I am thinking of doing a sticky on this.
First, you can't be a half-assed gunsmith. Make up your mind whether you are going to be a competent smith and business man or a tinkerer who will louse up jobs, make people mad at you, and get your socks sued off.
First, everyone talks about an FFL. That is the very least of what you need, and the easiest to acquire.
If you decide to be a real gunsmith, you will need a training course. No, a video course is NOT enough, and tinkering a bit with your own guns is NOT enough. Then take a small business course. Gunsmithing is not about stoning a sear, it is about running a business and using your skills to make money.

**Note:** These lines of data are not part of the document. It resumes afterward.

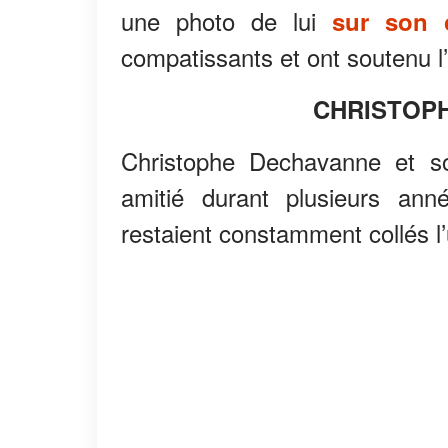
une photo de lui
sur son 
compatissants et ont soutenu l’
CHRISTOPH
Christophe Dechavanne et s
amitié durant plusieurs anné
restaient constamment collés l’u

Then raise some capital, because it will cost over 100 grand, probably closer to 200, to buy the equipment you will need to equip a shop and do the work right. That includes a good hollow headstock lathe, milling machine, top quality drill press, several post grinders, etc. Then add a bunch of headspace gauge sets at almost $200 each, welding equipment (electric, MIG, and gas) and a sight drill jig. You need complete US and metric drill sets (high quality, not hardware store junk), plus taps and dies. A heat treating furnace will run at least $600, a good large one is $1800. A bluing setup is expensive and even a Parkerizing setup that will handle a rifle is not cheap.
Now, think about those files and stones and screwdrivers some people seem to think are all that is needed to be a gunsmith.
You need insurance (may be hard to get), and someone to run the business end unless you are a qualified bookkeeper who likes 19 hour days. By that I mean a good bookkeeper, an accountant, and if you are open to the public, someone to run the counter. You can't BS with customers all day and get any work done. Believe me. And find a lawyer you can put on retainer if you get in trouble or some guy blows his own toe off and decides to blame it on the gun you fixed because everybody know gunsmiths are rich.
Then you need a place of business, properly zoned and licensed (no, not the FFL, the state and local business licenses, tax collection certificate, etc., etc.). You need security in the form of steel bars and an alarm system to protect your customers' guns, even if you don't buy or sell guns.
Even if it is legal to work out of your home, don't. If you do, expect to be waked up at all hours with guys demanding you fix their guns before the season opens in two hours. And remember, if you want to survive in business, YOU don't go hunting. YOU fix the other guy's gun so HE can go hunting.
Still interested? Still think you can hack it as a professional? Still think you can run a business you will enjoy and make money at it?
If you answer yes, good. We need more gunsmiths. There is a real need and a real demand for good gunsmiths. Welcome.